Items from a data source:

※

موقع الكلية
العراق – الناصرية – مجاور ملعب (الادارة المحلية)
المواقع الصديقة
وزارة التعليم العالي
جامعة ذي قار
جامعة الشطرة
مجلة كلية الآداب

※

**WORK TO COMPLETE**. The whole of the data is to be copied out word for word.

**COMPLETED TASK**.
موقع الكلية
العراق – الناصرية – مجاور ملعب (الادارة المحلية)
المواقع الصديقة
وزارة التعليم العالي
جامعة ذي قار
جامعة الشطرة
مجلة كلية الآداب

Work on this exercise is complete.